Though it only debuted a year ago, the Microsoft Surface RT has changed the way most people think about Windows, or at least it will once users get their hands on one. Following its announcement that it would create an operating system that’s tailored for use with ARM processors typically found in smartphones and tablets, Microsoft shocked the world by announcing its own brand of tablets.
Since then, Microsoft’s Surface RT tablet hasn’t taken the tablet world by storm, although it and the Surface Pro have earned the company a respectable 5th place among tablet manufacturers. That’s huge for a company that doesn’t make its own computing hardware.
If you are looking into buying one of Microsoft’s Surface RT tablets, here are few handy things to know.
It Runs Windows RT
The Surface RT runs Windows RT not Windows 8, this can’t be stressed enough. To Microsoft’s credit this allows the Surface RT to get some pretty lofty battery usage but it also comes with the very real penalty. You will not be able to add desktop applications to this operating system. Desktop apps, include things like iTunes.

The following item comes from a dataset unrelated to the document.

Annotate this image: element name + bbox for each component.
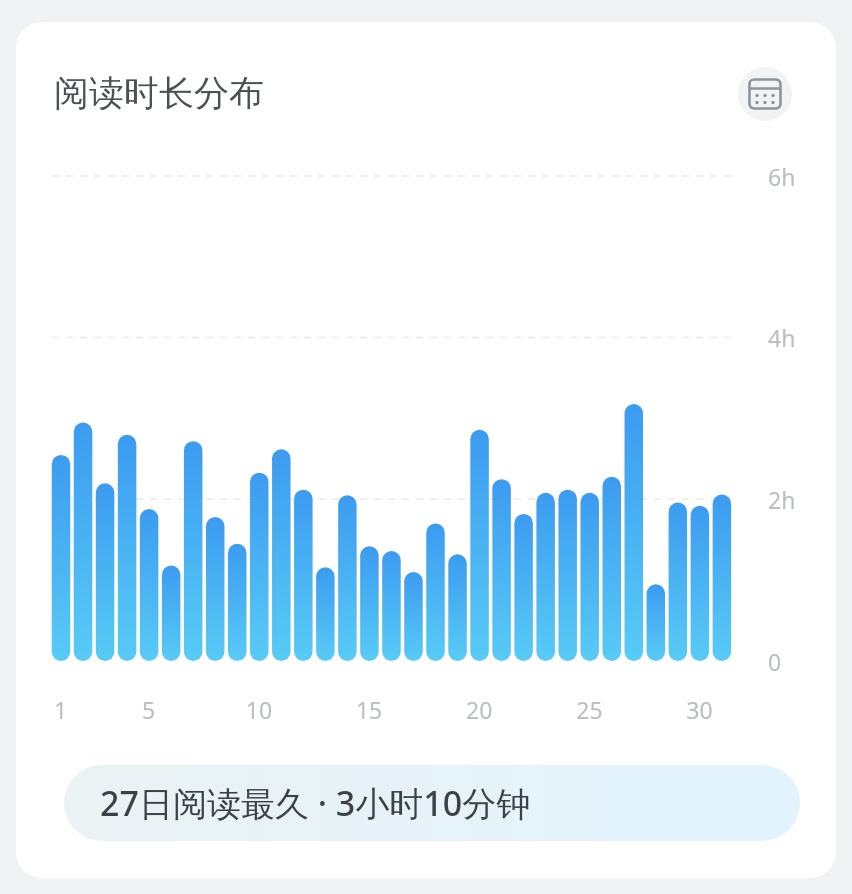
button[interactable]: Select date range [738,67,792,121]
button[interactable] [64,765,800,841]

It is not all doom and gloom though, Surface RT users can install Metro applications from the Windows Store.
It is Long in the Tooth
This October, the Surface RT will turn a year old, putting it into what can safely be described as a prime buying season. For example, next week’s advertisement from Staples includes an instant discount on Microsoft’s Surface RT tablets, bringing the entry price down to just $349. Microsoft has also been offering heavily discounted units to educational institutions for the last month. Lower pricing is always a good thing, except for when you are this far into a product’s life cycle.
That’s because most consumer electronics have a typical shelf life of about a year, after which they are replaced by devices with updated processors and new innovations. There’s been no concrete proof that this is what is going on with the Surface RT – Microsoft has been relatively quiet about new additions of the tablet. However, it’s not exactly unusual to see these kind of sales and price cuts as Microsoft attempts to prepare for a next-generation Surface.

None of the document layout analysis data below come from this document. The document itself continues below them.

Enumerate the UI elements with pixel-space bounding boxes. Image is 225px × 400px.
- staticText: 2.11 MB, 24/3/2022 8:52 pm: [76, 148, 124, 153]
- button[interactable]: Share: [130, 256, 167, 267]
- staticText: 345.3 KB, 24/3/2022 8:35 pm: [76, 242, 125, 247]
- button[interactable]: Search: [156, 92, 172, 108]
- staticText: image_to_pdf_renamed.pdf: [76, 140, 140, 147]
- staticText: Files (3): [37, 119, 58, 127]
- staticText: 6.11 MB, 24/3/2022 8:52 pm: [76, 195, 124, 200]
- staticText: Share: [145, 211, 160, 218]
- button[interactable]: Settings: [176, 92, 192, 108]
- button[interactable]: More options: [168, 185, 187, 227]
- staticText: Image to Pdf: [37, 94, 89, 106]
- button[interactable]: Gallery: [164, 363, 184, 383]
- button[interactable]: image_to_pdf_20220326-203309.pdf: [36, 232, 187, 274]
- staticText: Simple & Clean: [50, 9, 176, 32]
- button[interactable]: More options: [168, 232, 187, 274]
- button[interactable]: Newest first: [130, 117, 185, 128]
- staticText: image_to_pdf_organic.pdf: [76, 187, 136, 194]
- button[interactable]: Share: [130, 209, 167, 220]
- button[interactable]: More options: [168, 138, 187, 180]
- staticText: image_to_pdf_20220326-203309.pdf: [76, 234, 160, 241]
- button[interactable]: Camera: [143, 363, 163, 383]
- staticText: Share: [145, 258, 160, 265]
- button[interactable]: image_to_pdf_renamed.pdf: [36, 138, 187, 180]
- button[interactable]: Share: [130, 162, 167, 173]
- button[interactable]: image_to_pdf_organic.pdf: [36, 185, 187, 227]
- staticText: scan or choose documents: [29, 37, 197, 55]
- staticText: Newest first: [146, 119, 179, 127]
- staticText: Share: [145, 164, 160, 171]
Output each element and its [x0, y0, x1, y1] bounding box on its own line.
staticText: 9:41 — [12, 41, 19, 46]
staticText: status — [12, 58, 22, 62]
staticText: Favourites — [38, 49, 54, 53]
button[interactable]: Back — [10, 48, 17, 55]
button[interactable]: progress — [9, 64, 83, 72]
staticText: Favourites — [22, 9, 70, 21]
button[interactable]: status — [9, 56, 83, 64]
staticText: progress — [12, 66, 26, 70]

Before diving into a Surface RT, regularly priced or otherwise, you’ve got to know what features you need to decide if this is the right tablet for you. If having a free copy of Microsoft Office is important to you and so is a full-sized USB port that connects to most printers and cameras, than the Surface RT might be your thing. However, if you’re looking for the latest and greatest applications and a wealth of third-party accessories, Apple’s latest iPad might be more up your alley.
Touch and Type Cover
Ever since Microsoft began airing its Surface Movement commercials with non-stop hipsters dancing on a college campus opening and closing their covers, the Surface RT and Surface Pro have become synonymous with their detachable keyboard and track pad wielding accessories.

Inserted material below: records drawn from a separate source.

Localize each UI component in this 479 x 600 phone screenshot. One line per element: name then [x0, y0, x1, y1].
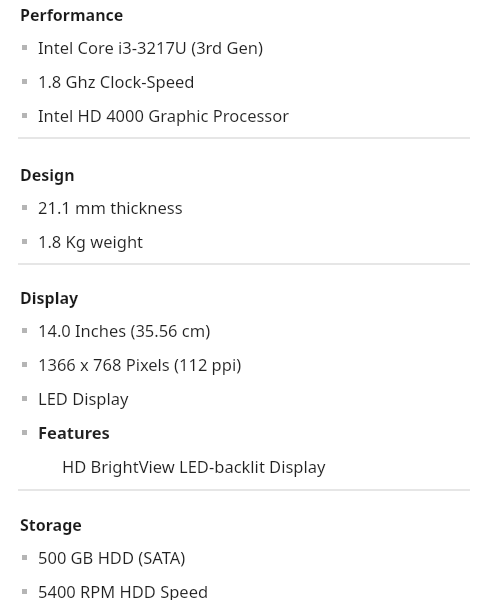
staticText: Intel Core i3-3217U (3rd Gen)	[38, 36, 263, 58]
button[interactable]: Performance	[0, 0, 479, 30]
button[interactable]: Features	[0, 415, 479, 449]
button[interactable]: 1.8 Kg weight	[0, 224, 479, 258]
button[interactable]: Display	[0, 283, 479, 313]
staticText: Design	[20, 164, 75, 186]
staticText: 5400 RPM HDD Speed	[38, 580, 209, 600]
staticText: LED Display	[38, 387, 129, 409]
button[interactable]: 21.1 mm thickness	[0, 190, 479, 224]
button[interactable]: 1.8 Ghz Clock-Speed	[0, 64, 479, 98]
button[interactable]: Intel HD 4000 Graphic Processor	[0, 98, 479, 132]
staticText: 21.1 mm thickness	[38, 196, 183, 218]
staticText: 1.8 Ghz Clock-Speed	[38, 70, 195, 92]
staticText: 500 GB HDD (SATA)	[38, 546, 186, 568]
button[interactable]: Design	[0, 160, 479, 190]
staticText: Storage	[20, 514, 82, 536]
staticText: 14.0 Inches (35.56 cm)	[38, 319, 211, 341]
staticText: HD BrightView LED-backlit Display	[62, 455, 326, 477]
staticText: Features	[38, 421, 110, 443]
button[interactable]: HD BrightView LED-backlit Display	[0, 449, 479, 483]
staticText: Performance	[20, 4, 124, 26]
staticText: Intel HD 4000 Graphic Processor	[38, 104, 290, 126]
button[interactable]: Intel Core i3-3217U (3rd Gen)	[0, 30, 479, 64]
button[interactable]: 1366 x 768 Pixels (112 ppi)	[0, 347, 479, 381]
staticText: Display	[20, 287, 79, 309]
button[interactable]: 500 GB HDD (SATA)	[0, 540, 479, 574]
button[interactable]: Storage	[0, 510, 479, 540]
staticText: 1366 x 768 Pixels (112 ppi)	[38, 353, 242, 375]
button[interactable]: 5400 RPM HDD Speed	[0, 574, 479, 600]
staticText: 1.8 Kg weight	[38, 230, 144, 252]
button[interactable]: LED Display	[0, 381, 479, 415]
button[interactable]: 14.0 Inches (35.56 cm)	[0, 313, 479, 347]
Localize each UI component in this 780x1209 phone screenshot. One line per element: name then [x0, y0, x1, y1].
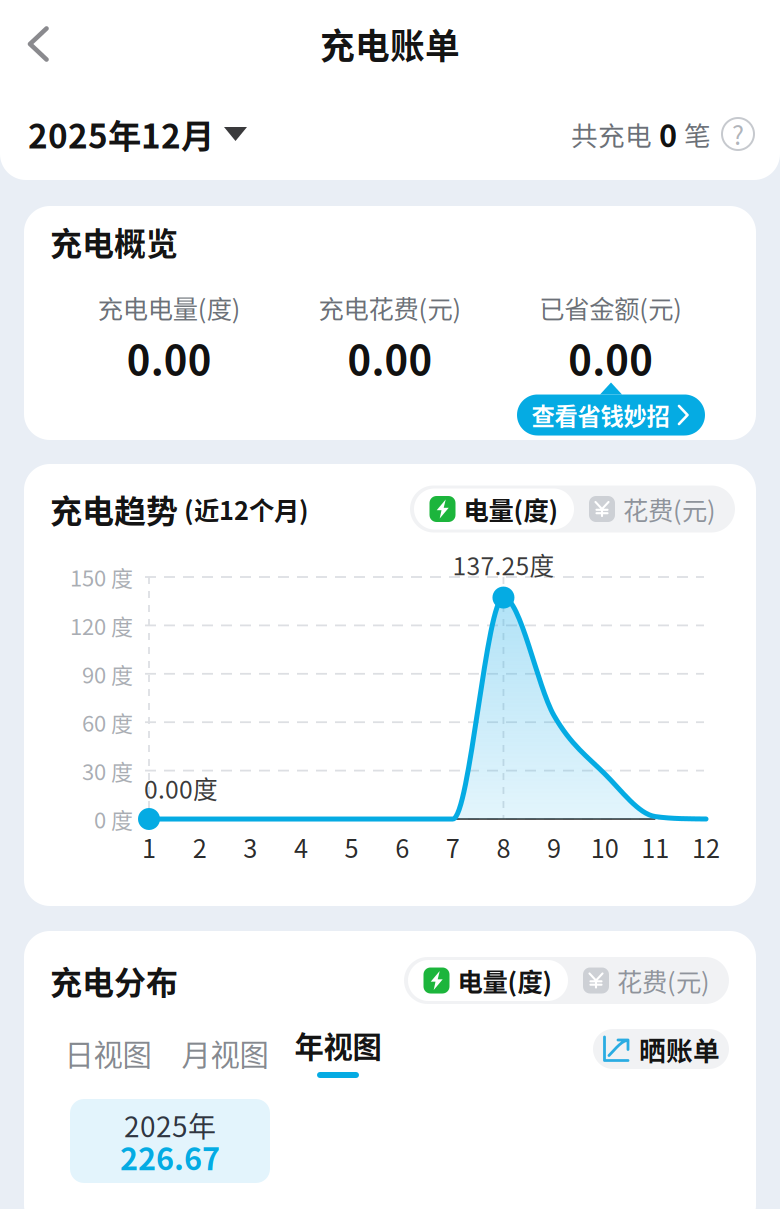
staticText: 月视图 — [182, 1032, 268, 1074]
staticText: 0 — [652, 112, 684, 156]
staticText: 11 — [641, 829, 669, 865]
staticText: 充电概览 — [50, 218, 178, 265]
staticText: 6 — [395, 829, 409, 865]
staticText: 电量(度) — [458, 962, 552, 999]
staticText: 充电账单 — [320, 19, 460, 69]
staticText: 8 — [496, 829, 510, 865]
staticText: ? — [732, 116, 744, 152]
staticText: 30 度 — [82, 755, 133, 787]
staticText: 4 — [294, 829, 308, 865]
button[interactable]: 查看省钱妙招 — [517, 382, 705, 436]
staticText: 9 — [547, 829, 561, 865]
staticText: 年视图 — [294, 1024, 382, 1066]
staticText: 1 — [142, 829, 156, 865]
button[interactable]: Help — [711, 118, 754, 150]
staticText: 电量(度) — [464, 491, 558, 527]
staticText: 226.67 — [120, 1135, 220, 1179]
staticText: 12 — [692, 829, 720, 865]
button[interactable]: 2025年 — [70, 1099, 270, 1183]
button[interactable]: 晒账单 — [593, 1029, 729, 1069]
staticText: 充电趋势 — [50, 486, 178, 532]
button[interactable]: 年视图 — [288, 1025, 388, 1081]
staticText: 查看省钱妙招 — [532, 398, 670, 432]
staticText: 5 — [344, 829, 358, 865]
staticText: 日视图 — [64, 1032, 152, 1074]
button[interactable]: 花费(元) — [574, 488, 731, 530]
staticText: 花费(元) — [623, 491, 716, 527]
button[interactable]: 电量(度) — [408, 960, 568, 1001]
staticText: 0.00度 — [144, 770, 218, 806]
staticText: 已省金额(元) — [539, 289, 682, 326]
staticText: 0.00 — [127, 328, 212, 386]
staticText: 0 度 — [94, 803, 133, 835]
staticText: 花费(元) — [617, 962, 710, 999]
staticText: 共充电 — [571, 115, 652, 153]
staticText: 7 — [446, 829, 460, 865]
button[interactable]: 花费(元) — [568, 960, 725, 1001]
staticText: 90 度 — [82, 658, 133, 690]
staticText: 2 — [193, 829, 207, 865]
staticText: 充电电量(度) — [98, 289, 241, 326]
staticText: 150 度 — [70, 561, 133, 593]
staticText: 137.25度 — [452, 547, 554, 582]
staticText: 晒账单 — [639, 1030, 720, 1068]
button[interactable]: 日视图 — [58, 1031, 158, 1075]
staticText: 3 — [243, 829, 257, 865]
staticText: 充电分布 — [50, 957, 178, 1004]
staticText: 10 — [591, 829, 619, 865]
button[interactable]: 2025年12月 — [0, 102, 261, 166]
staticText: 2025年 — [124, 1105, 216, 1145]
staticText: 60 度 — [82, 706, 133, 738]
staticText: (近12个月) — [178, 491, 309, 527]
button[interactable]: 电量(度) — [414, 488, 574, 530]
staticText: 0.00 — [568, 328, 653, 386]
button[interactable]: 月视图 — [175, 1031, 275, 1075]
staticText: 充电花费(元) — [318, 289, 462, 326]
staticText: 0.00 — [348, 328, 432, 386]
button[interactable]: Back — [0, 8, 76, 80]
staticText: 2025年12月 — [28, 110, 214, 158]
staticText: 120 度 — [70, 610, 133, 641]
staticText: 笔 — [684, 115, 711, 153]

That would be fine if all Surface RT devices included a Surface Cover. Unfortunately, they don’t. The lowest end Surface RT that is regularly priced at $499 doesn’t include the accessory, forcing those users to pay an extra $119 for it separately, or upgrade to the $599 bundle that includes it. No Surface includes the Type Cover, the all black version with physical keys. That cover costs users $129.
It Will Run Windows 8.1
Though it’s often described as a simple update to Windows 8, the Windows 8.1 update to Windows RT that is coming to consumers later this year, might address many of the software problems you’ll have with the device out of the box. These fixes include more customization, an updated version of Microsoft Office 2013 RT that includes the Outlook email client and even the return of the Start Button.
All Surface RT users will get this update when it debuts this fall for free.
GottaBeMobile reviewed the Surface RT when it debuted last October. At the time we found it to be slightly confusing for first time users, however your experience may vary. It’s important to note that while lower pricing and fire sales indicate that a new Surface RT is imminent, Microsoft has publicly pledged to support the Surface RT for at least another three years.